The place is important in demonstrating aesthetic characteristics and/or a high degree of creative or technical achievement in New South Wales.

The Sydney Club is of State significance as a fine example of the Victorian Mannerist architectural style, as applied to a commercial building. The lower floors display a high standard of architectural decoration, despite unsympathetic alterations to the street level. The 1929 addition of the third and fourth storeys was in keeping with the architectural style of the building. The Sydney Club has local significance as a landmark at the corner of Pitt ad Rowe Streets and is a key visual element linking a group of Victorian buildings at the intersection of King and Pitt Streets to the General Post Office, Sydney at the corner of Martin Place.

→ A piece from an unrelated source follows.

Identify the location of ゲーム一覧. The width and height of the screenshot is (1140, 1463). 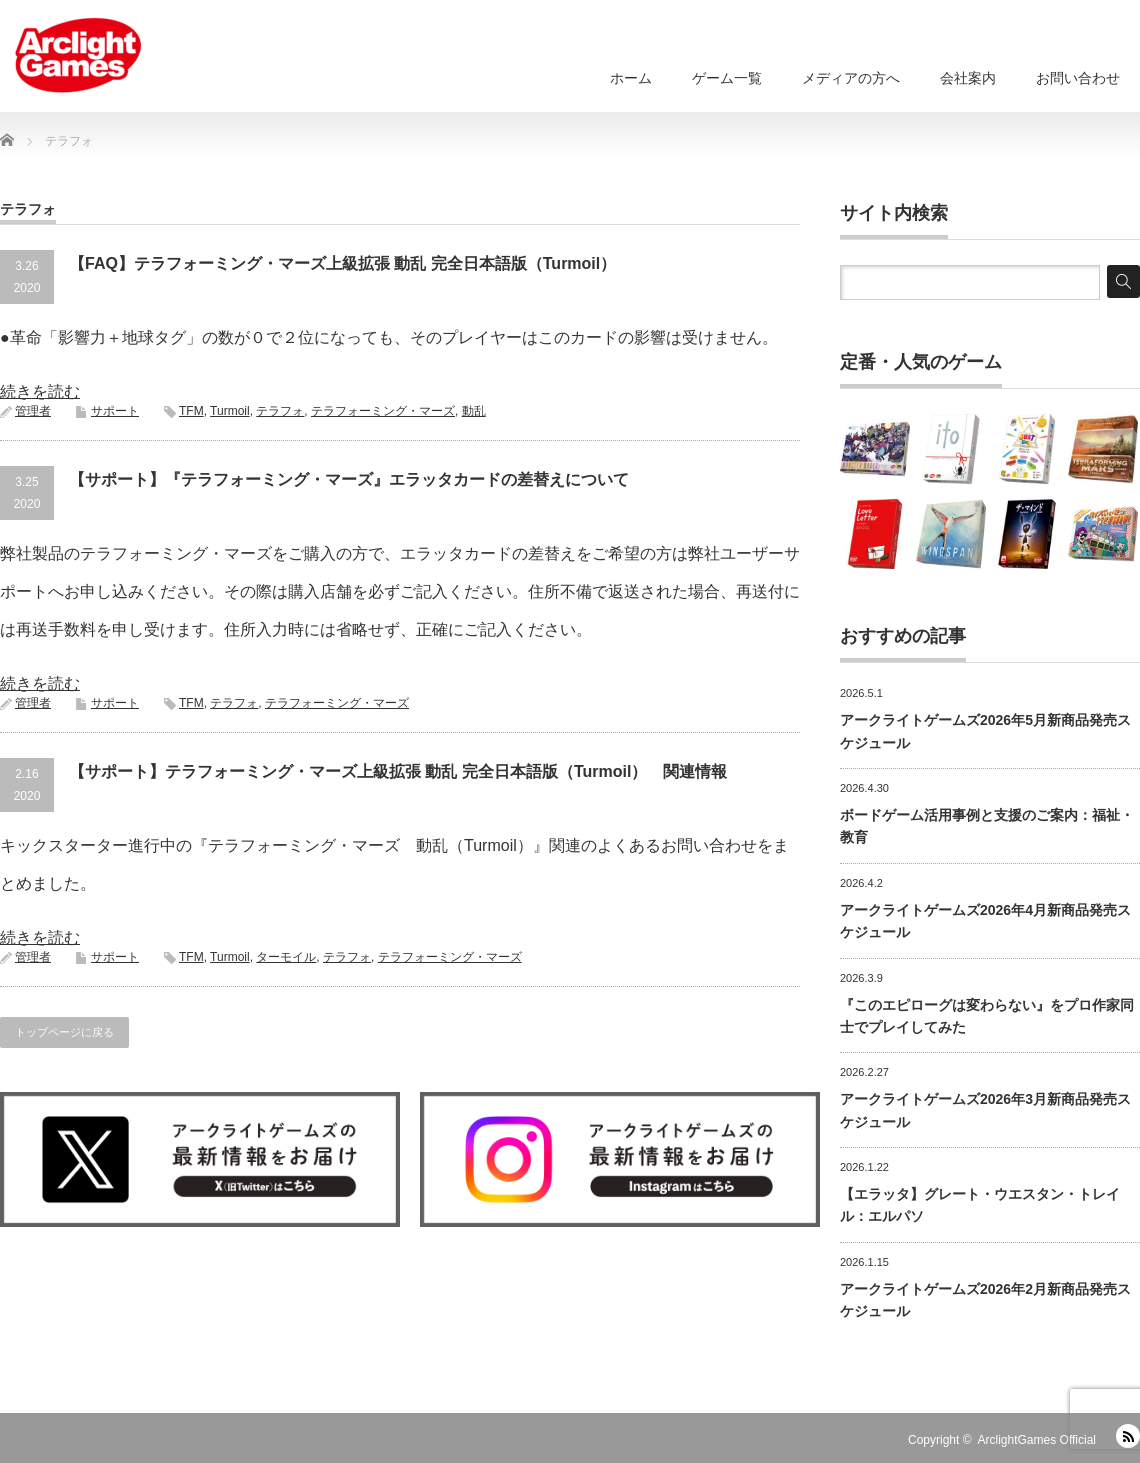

The place has a strong or special association with a particular community or cultural group in New South Wales for social, cultural or spiritual reasons.

The Sydney Club is of State significance to the many immigrants aided by the Millions Club and Sydney Club through their services to the newly arrived. The Club provided information and facilities to immigrants to help them settle into life in Australia. The Sydney Club is of local significance as the headquarters for the Sydney Yacht Club.